§ What to produce: Output the lines from the top of the entries below to the line with "was originally extended", both included, exactly and without pictures.

Dataset entries:
::::

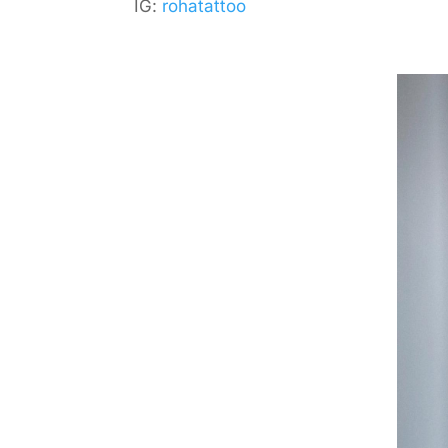
IG:
rohatattoo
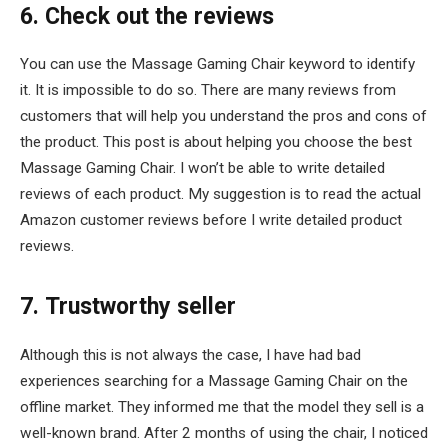
6. Check out the reviews
You can use the Massage Gaming Chair keyword to identify
it. It is impossible to do so. There are many reviews from
customers that will help you understand the pros and cons of
the product. This post is about helping you choose the best
Massage Gaming Chair. I won’t be able to write detailed
reviews of each product. My suggestion is to read the actual
Amazon customer reviews before I write detailed product
reviews.
7. Trustworthy seller
Although this is not always the case, I have had bad
experiences searching for a Massage Gaming Chair on the
offline market. They informed me that the model they sell is a
well-known brand. After 2 months of using the chair, I noticed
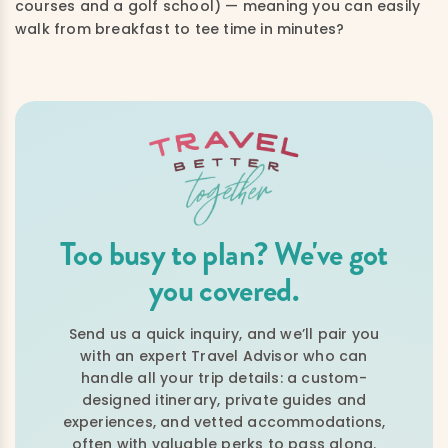
courses and a golf school) — meaning you can easily
walk from breakfast to tee time in minutes?
Too busy to plan? We've got
you covered.
Send us a quick inquiry, and we’ll pair you
with an expert Travel Advisor who can
handle all your trip details: a custom-
designed itinerary, private guides and
experiences, and vetted accommodations,
often with valuable perks to pass along.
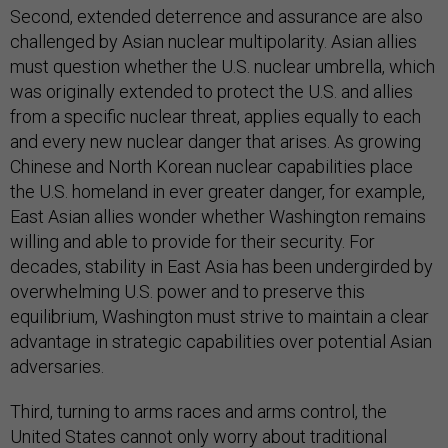
Second, extended deterrence and assurance are also
challenged by Asian nuclear multipolarity. Asian allies
must question whether the U.S. nuclear umbrella, which
was originally extended to protect the U.S. and allies
from a specific nuclear threat, applies equally to each
and every new nuclear danger that arises. As growing
Chinese and North Korean nuclear capabilities place
the U.S. homeland in ever greater danger, for example,
East Asian allies wonder whether Washington remains
willing and able to provide for their security. For
decades, stability in East Asia has been undergirded by
overwhelming U.S. power and to preserve this
equilibrium, Washington must strive to maintain a clear
advantage in strategic capabilities over potential Asian
adversaries.
Third, turning to arms races and arms control, the
United States cannot only worry about traditional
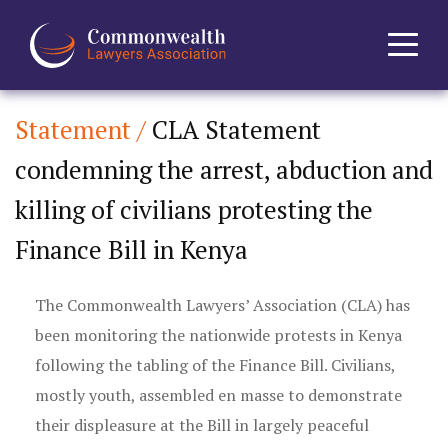
Statement /
CLA Statement
Home
condemning the arrest, abduction and
About
killing of civilians protesting the
News
Finance Bill in Kenya
Events
The Commonwealth Lawyers’ Association (CLA) has
been monitoring the nationwide protests in Kenya
Journal
following the tabling of the Finance Bill. Civilians,
mostly youth, assembled en masse to demonstrate
Projects
their displeasure at the Bill in largely peaceful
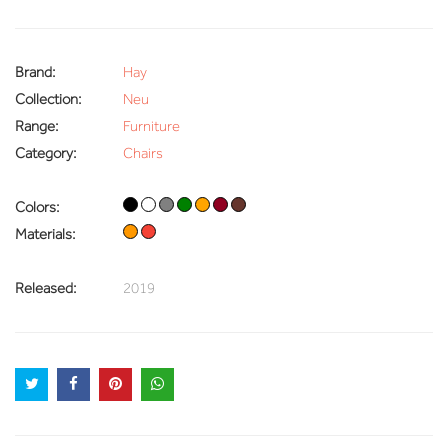
Brand:
Hay
Collection:
Neu
Range:
Furniture
Category:
Chairs
Colors:
Materials:
Released:
2019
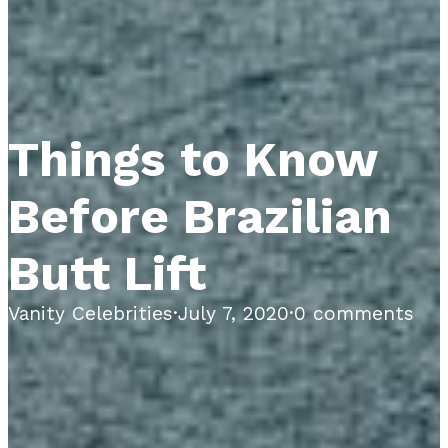
Things to Know
Before Brazilian
Butt Lift
Vanity Celebrities
·
July 7, 2020
·
0 comments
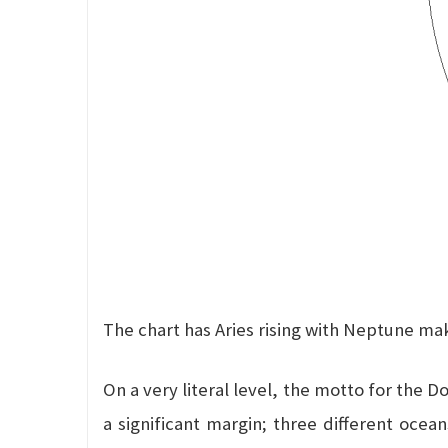
The chart has Aries rising with Neptune ma
On a very literal level, the motto for the 
a significant margin; three different ocea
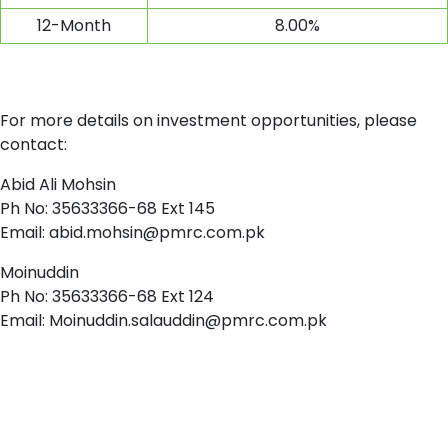
12-Month
8.00%
For more details on investment opportunities, please
contact:
Abid Ali Mohsin
Ph No: 35633366-68 Ext 145
Email:
abid.mohsin@pmrc.com.pk
Moinuddin
Ph No: 35633366-68 Ext 124
Email:
Moinuddin.salauddin@pmrc.com.pk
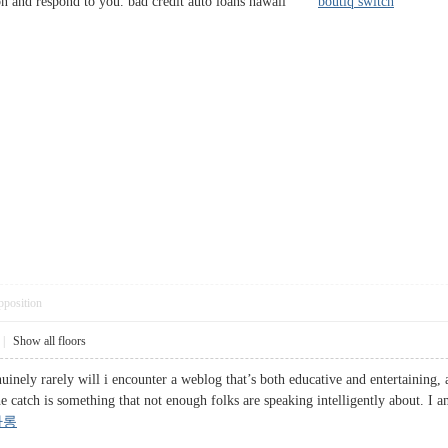
on and respond to you. bad credit auto loans hawaii
boutiq switch
pposition
|
Show all floors
inely rarely will i encounter a weblog that’s both educative and entertaining, a
he catch is something that not enough folks are speaking intelligently about. I
싸롱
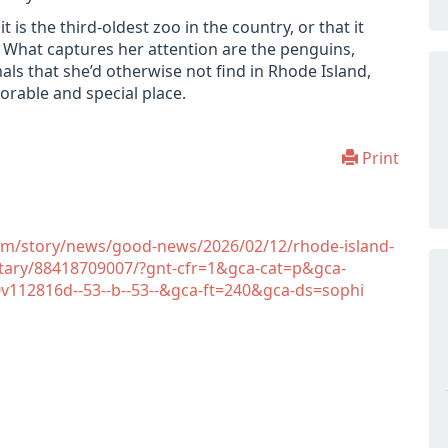
 is the third-oldest zoo in the country, or that it
. What captures her attention are the penguins,
als that she’d otherwise not find in Rhode Island,
rable and special place.
Print
om/story/news/good-news/2026/02/12/rhode-island-
ntary/88418709007/?gnt-cfr=1&gca-cat=p&gca-
112816d--53--b--53--&gca-ft=240&gca-ds=sophi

::::

§ Reply to the task:
IG:
rohatattoo
6. Check out the reviews
You can use the Massage Gaming Chair keyword to identify
it. It is impossible to do so. There are many reviews from
customers that will help you understand the pros and cons of
the product. This post is about helping you choose the best
Massage Gaming Chair. I won’t be able to write detailed
reviews of each product. My suggestion is to read the actual
Amazon customer reviews before I write detailed product
reviews.
7. Trustworthy seller
Although this is not always the case, I have had bad
experiences searching for a Massage Gaming Chair on the
offline market. They informed me that the model they sell is a
well-known brand. After 2 months of using the chair, I noticed
courses and a golf school) — meaning you can easily
walk from breakfast to tee time in minutes?
Too busy to plan? We've got
you covered.
Send us a quick inquiry, and we’ll pair you
with an expert Travel Advisor who can
handle all your trip details: a custom-
designed itinerary, private guides and
experiences, and vetted accommodations,
often with valuable perks to pass along.
Second, extended deterrence and assurance are also
challenged by Asian nuclear multipolarity. Asian allies
must question whether the U.S. nuclear umbrella, which
was originally extended to protect the U.S. and allies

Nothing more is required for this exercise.